"Sesungguhnya yang memakmurkan masjid Allah hanyalah orang-orang yang beriman kepada Allah dan hari kemudian, serta (tetap) melaksanakan sholat, menunaikan zakat, dan tidak takut (kepada apa pun) kecuali kepada Allah. Maka mudah-mudahan mereka termasuk orang-orang yang mendapat petunjuk." (QS. At-Taubah: 18).
Masjid sejak awal berdirinya dalam sejarah Islam bukan hanya sekadar tempat shalat, tetapi juga menjadi pusat dakwah, pendidikan, dan pemberdayaan umat. Seiring perkembangan zaman, fungsi masjid menghadapi tantangan baru yang menuntut pengelolaan lebih profesional, sistematis, dan berorientasi pada kemaslahatan umat.
Buku “Panduan Pengelolaan Masjid” karya Tim Penyusun PP. Persatuan Islam (PERSIS) yang diterbitkan oleh PersisPers, cetakan kedua Maret 2022, hadir sebagai jawaban atas kebutuhan itu. Lahir dari amanat Muktamar PERSIS 2015 di Jakarta, khususnya melalui Bidang Garapan (Bidgar) Komunikasi Dakwah dan Kemasjidan (KDK), buku ini dimaksudkan sebagai acuan manajemen masjid di lingkungan Jam’iyyah PERSIS, sekaligus pedoman teknis dalam pengangkatan Qayyimul Masjid dan Imam Masjid.
Keberadaan panduan ini semakin urgen mengingat fakta bahwa hampir di setiap Pimpinan Jamaah PERSIS terdapat masjid yang menjadi aset dakwah sangat potensial. Namun di sisi lain, persoalan terkait status, legalitas, hingga manajemen masjid masih sering muncul di lapangan. Tanpa panduan yang seragam, pengelolaan masjid cenderung berjalan parsial, bahkan berpotensi menimbulkan perbedaan standar antar jamaah.
Sebagai penulis artikel bedah buku ini, saya melihat panduan yang disusun PP PERSIS tidak hanya relevan untuk lingkungan internal Jam’iyyah, tetapi juga dapat menjadi rujukan bagi pengelolaan masjid secara umum.
Ada tiga hal menarik yang saya garis bawahi. Pertama, penggunaan istilah Qayyimul Masjid, yang menekankan peran aktif pengurus sebagai pembangun, pembina, dan pengembang masjid. Kedua, penguatan aspek kejam’iyyahan, di mana imam, khatib, dan muballigh harus memiliki keterikatan ideologis dengan PERSIS sehingga dakwah lebih terarah. Ketiga, prinsip inthiwa atau pengelolaan mandiri, yang tetap menjaga keterbukaan manfaat bagi umat secara inklusif.

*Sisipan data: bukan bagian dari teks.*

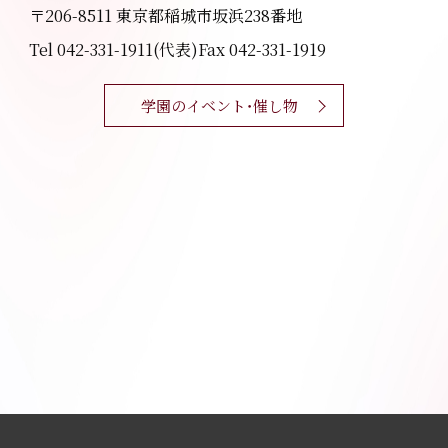
〒206-8511 東京都稲城市坂浜238番地
Tel 042-331-1911(代表)
Fax 042-331-1919
学園のイベント・催し物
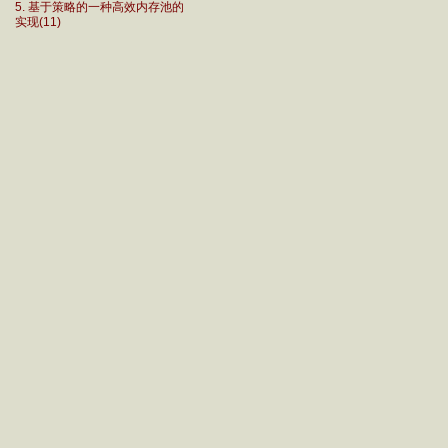
5. 基于策略的一种高效内存池的
实现(11)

Dengan demikian, buku ini bukan sekadar panduan administratif, melainkan strategi besar untuk menjadikan masjid benar-benar sebagai pusat peradaban umat Islam yang kokoh di tengah arus tantangan zaman.
Masjid bukan hanya tempat ibadah, tetapi juga pusat pendidikan, sosial, dan pemberdayaan umat. Jam’iyyah Persatuan Islam (PERSIS) memiliki panduan khusus dalam mengelola masjid agar tetap fungsional sesuai tuntunan Al-Qur’an dan Sunnah. Berikut ringkasan hasil bedah buku panduan pengelolaan Masjid PERSIS.
Masjid PERSIS dan Masjid Binaan
Masjid PERSIS adalah masjid wakaf resmi yang dikelola langsung oleh struktur PERSIS, mulai dari Pimpinan Jamaah hingga Pimpinan Pusat. Masjid Binaan adalah masjid yang mendapat pembinaan dari PERSIS, baik secara kelembagaan maupun melalui jamaahnya.
Pilar Pengelolaan Masjid
Pengelolaan masjid di PERSIS dikenal dengan tiga aspek utama: **Idarah (kelembagaan), Imarah (kemakmuran), dan Ri’ayah (pemeliharaan).
1. Idarah (Kelembagaan)
Idarah menekankan pentingnya kepengurusan yang tertib dan profesional.
Tasykil (struktur pengurus): Ketua, sekretaris, bendahara, hingga bidang-bidang sesuai kebutuhan. Masa jabatan dibatasi 3–5 tahun agar ada regenerasi. Legalitas masjid: Tanah dan bangunan harus jelas status hukumnya, disahkan masyarakat dan pemerintah, serta diresmikan secara resmi. Administrasi: Semua kegiatan, keuangan, hingga arsip harus dicatat rapi sebagai bentuk kontrol, dokumentasi, dan evaluasi.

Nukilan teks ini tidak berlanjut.